With‐no‐lysine kinase 4 (WNK4) activates the NaCl cotransporter (NCC) which is the main pathway for sodium reabsorption in the distal convoluted tubule (DCT) of the kidney. The cullin‐RING ubiquitin ligase cullin 3 (CUL3) regulates WNK4 abundance via interaction through the substrate adaptor KLHL3. The monogenic disease familial hyperkalemic hypertension (FHHt) is caused by mutations in this pathway. Mutations in KLHL3 and WNK4 mainly disrupt formation of this complex, whereas, the CUL3 mutations impair binding to the COP9 signalosome (CSN), a deneddylase and upstream regulator of cullin‐RING ligases. Since FHHt is mostly a disease that affects the DCT, we proposed that DCT‐specific knockdown of the main CSN subunit, JAB1, would phenocopy FHHt. We deleted Jab1 in the DCT using the tamoxifen inducible NCC‐Cre‐ERT2 mouse model (DCT‐Jab1‐/‐). After five days of tamoxifen administration, proximal tubule, thick ascending limb, DCT, and connecting tubule/collecting duct segments were individually dissected and isolated to analyze protein abundance of each specific segment via Western blot. JAB1 and CUL3 protein abundance were substantially reduced in the DCT of DCT‐Jab1‐/‐ mice, whereas, WNK4 and phosphorylated NCC (pNCC) abundance were markedly elevated. Western blot analysis of cortical kidney tissue showed lower KLHL3 abundance and significantly higher abundance of phosphorylated SPAK (pSPAK), the intermediary kinase between WNK4 and NCC. Immunofluorescent staining of WNK4 and pSPAK showed increased expression and puncta formation in DCT1 and DCT2 tubules of DCT‐Jab1‐/‐ mice.

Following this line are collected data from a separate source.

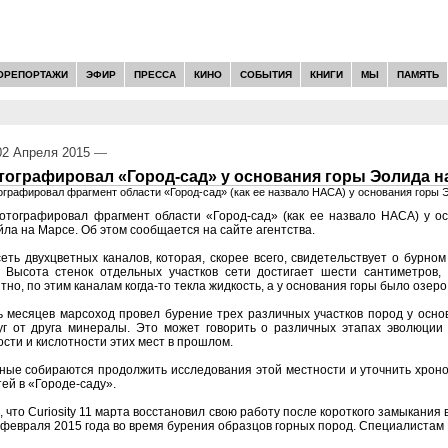
ОРЕПОРТАЖИ
ЭФИР
ПРЕССА
КИНО
СОБЫТИЯ
КНИГИ
МЫ
ПАМЯТЬ
2 Апреля 2015
—
отографировал «Город-сад» у основания горы Эолида н
тографировал фрагмент области «Город-сад» (как ее назвало НАСА) у основания горы 
сфотографировал фрагмент области «Город-сад» (как ее назвало НАСА) у о
йла на Марсе. Об этом сообщается на сайте агентства.
еть двухцветных каналов, которая, скорее всего, свидетельствует о бурно
 Высота стенок отдельных участков сети достигает шести сантиметров
но, по этим каналам когда-то текла жидкость, а у основания горы было озеро
ь месяцев марсоход провел бурение трех различных участков пород у осно
г от друга минералы. Это может говорить о различных этапах эволюции
ости и кислотности этих мест в прошлом.
ные собираются продолжить исследования этой местности и уточнить хрон
ей в «Городе-саду».
 что Curiosity 11 марта восстановил свою работу после короткого замыкания 
евраля 2015 года во время бурения образцов горных пород. Специалистам 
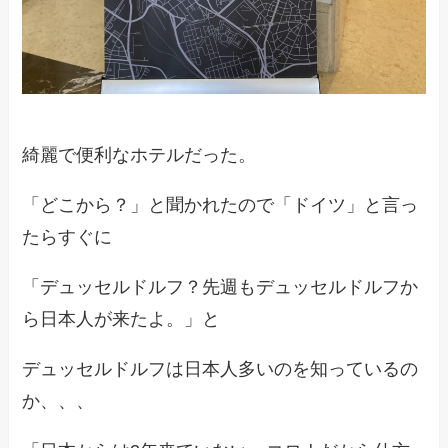
綺麗で便利なホテルだった。
「どこから？」と聞かれたので「ドイツ」と言っ
たらすぐに
「デュッセルドルフ？先週もデュッセルドルフか
ら日本人が来たよ。」と
デュッセルドルフは日本人多いのを知っているの
か、、、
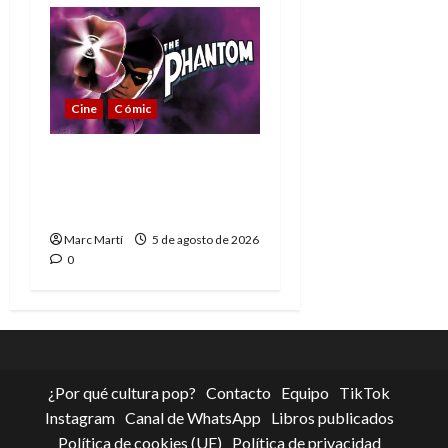
Cine
Cómic
The Phantom, 90 años
del héroe que nunca
muere
Marc Martí
5 de agosto de 2026
0
¿Por qué cultura pop?
Contacto
Equipo
TikTok
Instagram
Canal de WhatsApp
Libros publicados
Política de cookies (UE)
Política de privacidad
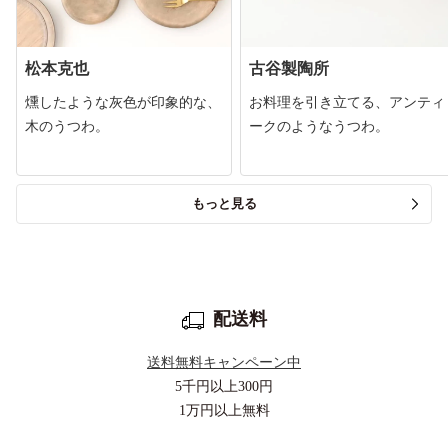
松本克也
古谷製陶所
燻したような灰色が印象的な、
お料理を引き立てる、アンティ
木のうつわ。
ークのようなうつわ。
もっと見る
配送料
送料無料キャンペーン中
5千円以上
300円
1万円以上
無料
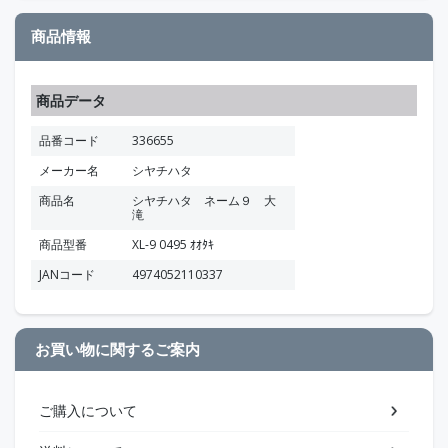
商品情報
商品データ
品番コード
336655
メーカー名
シヤチハタ
商品名
シヤチハタ ネーム９ 大
滝
商品型番
XL-9 0495 ｵｵﾀｷ
JANコード
4974052110337
お買い物に関するご案内
ご購入について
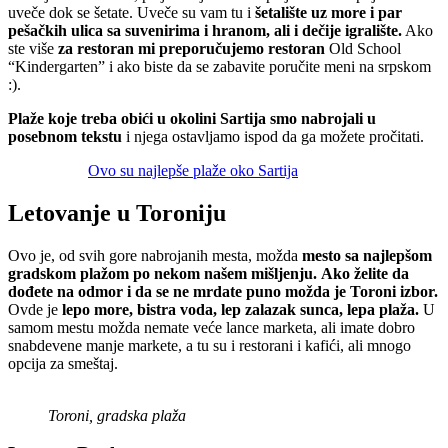
uveče dok se šetate. Uveče su vam tu i
šetalište uz more i par
pešačkih ulica sa suvenirima i hranom, ali i dečije igralište.
Ako
ste više
za restoran mi preporučujemo restoran
Old School
“Kindergarten” i ako biste da se zabavite poručite meni na srpskom
:).
Plaže koje treba obići u okolini Sartija smo nabrojali u
posebnom tekstu
i njega ostavljamo ispod da ga možete pročitati.
Ovo su najlepše plaže oko Sartija
Letovanje u Toroniju
Ovo je, od svih gore nabrojanih mesta, možda
mesto sa najlepšom
gradskom plažom po nekom našem mišljenju.
Ako želite da
dođete na odmor i da se ne mrdate puno možda je Toroni izbor.
Ovde je
lepo more, bistra voda, lep zalazak sunca, lepa plaža.
U
samom mestu možda nemate veće lance marketa, ali imate dobro
snabdevene manje markete, a tu su i restorani i kafići, ali mnogo
opcija za smeštaj.
Toroni, gradska plaža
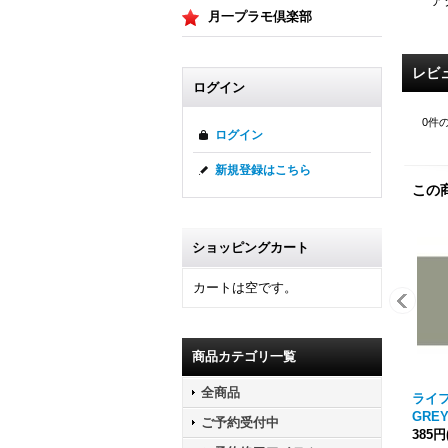
ア
月一プラモ倶楽部
レビ
ログイン
0
件
ログイン
新規登録はこちら
この
ショッピングカート
カートは空です。
商品カテゴリ一覧
全商品
ライフ
GRE
ご予約受付中
385円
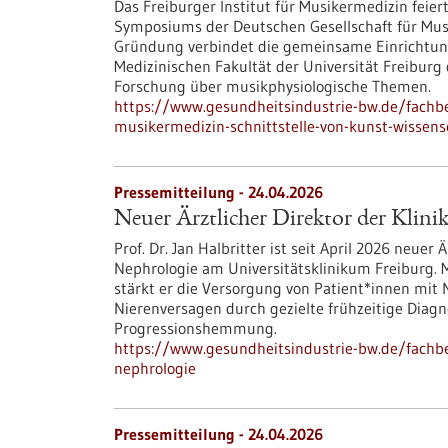
Das Freiburger Institut für Musikermedizin feie
Symposiums der Deutschen Gesellschaft für Mus
Gründung verbindet die gemeinsame Einrichtung
Medizinischen Fakultät der Universität Freiburg
Forschung über musikphysiologische Themen.
https://www.gesundheitsindustrie-bw.de/fachbei
musikermedizin-schnittstelle-von-kunst-wissens
Pressemitteilung - 24.04.2026
Neuer Ärztlicher Direktor der Klini
Prof. Dr. Jan Halbritter ist seit April 2026 neuer 
Nephrologie am Universitätsklinikum Freiburg. M
stärkt er die Versorgung von Patient*innen mit 
Nierenversagen durch gezielte frühzeitige Diag
Progressionshemmung.
https://www.gesundheitsindustrie-bw.de/fachbei
nephrologie
Pressemitteilung - 24.04.2026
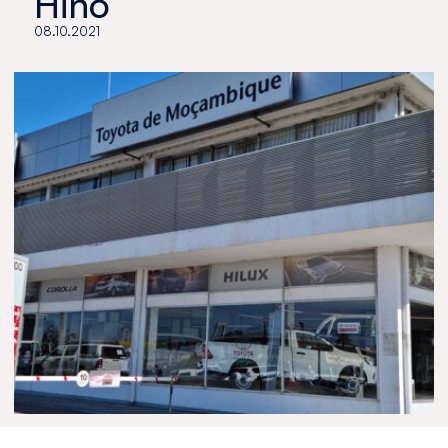
Hino
08.10.2021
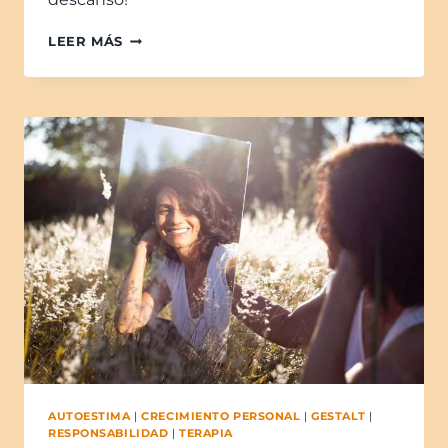
LEER MÁS
AUTOESTIMA
|
CRECIMIENTO PERSONAL
|
GESTALT
|
RESPONSABILIDAD
|
TERAPIA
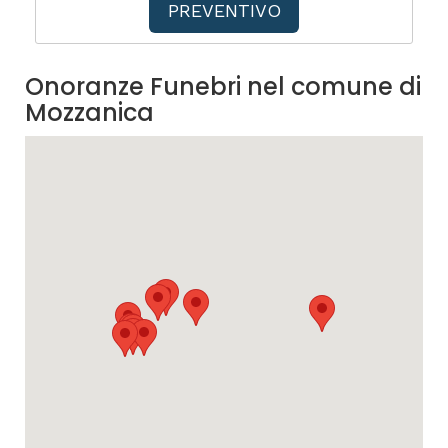
PREVENTIVO
Onoranze Funebri nel comune di
Mozzanica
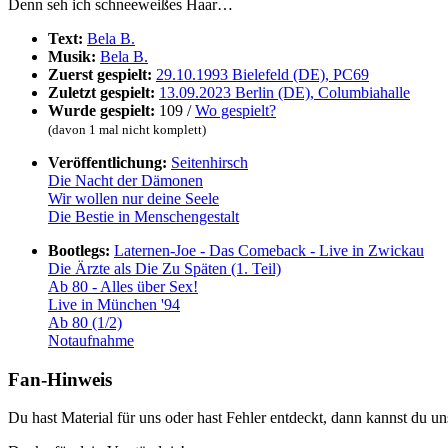
Denn seh ich schneeweißes Haar…
Text:
Bela B.
Musik:
Bela B.
Zuerst gespielt:
29.10.1993 Bielefeld (DE), PC69
Zuletzt gespielt:
13.09.2023 Berlin (DE), Columbiahalle
Wurde gespielt:
109 /
Wo gespielt?
(davon 1 mal nicht komplett)
Veröffentlichung:
Seitenhirsch
Die Nacht der Dämonen
Wir wollen nur deine Seele
Die Bestie in Menschengestalt
Bootlegs:
Laternen-Joe - Das Comeback - Live in Zwickau
Die Ärzte als Die Zu Späten (1. Teil)
Ab 80 - Alles über Sex!
Live in München '94
Ab 80 (1/2)
Notaufnahme
Fan-Hinweis
Du hast Material für uns oder hast Fehler entdeckt, dann kannst du 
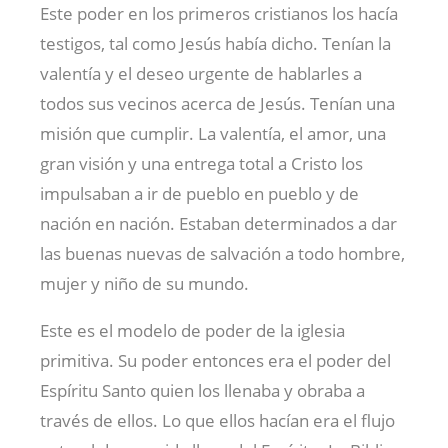
Este poder en los primeros cristianos los hacía
testigos, tal como Jesús había dicho. Tenían la
valentía y el deseo urgente de hablarles a
todos sus vecinos acerca de Jesús. Tenían una
misión que cumplir. La valentía, el amor, una
gran visión y una entrega total a Cristo los
impulsaban a ir de pueblo en pueblo y de
nación en nación. Estaban determinados a dar
las buenas nuevas de salvación a todo hombre,
mujer y niño de su mundo.
Este es el modelo de poder de la iglesia
primitiva. Su poder entonces era el poder del
Espíritu Santo quien los llenaba y obraba a
través de ellos. Lo que ellos hacían era el flujo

This was not observed in other tubule segments that express WNK4 or pSPAK, such as the thick ascending limb and connecting tubule/collecting duct. Although there was obvious activation of the WNK4‐SPAK‐NCC pathway DCT‐Jab1‐/‐ mice, plasma analysis showed no significant differences in potassium, chloride or TCO2. However, challenging the DCT‐Jab1‐/‐ mice with a high potassium diet for seven days exaggerated the differences in pSPAK and pNCC protein abundance and led to a significant increase in plasma potassium. The results indicate that DCT‐specific disruption of JAB1 recapitulates many aspects of FHHt, including decreased KLHL3 and CUL3 abundance which leads to activation of the WNK4‐NCC pathway and a tendency toward hyperkalemia. These results implicate defective CSN binding as a key component of CUL3‐mediated familial hyperkalemic hypertension.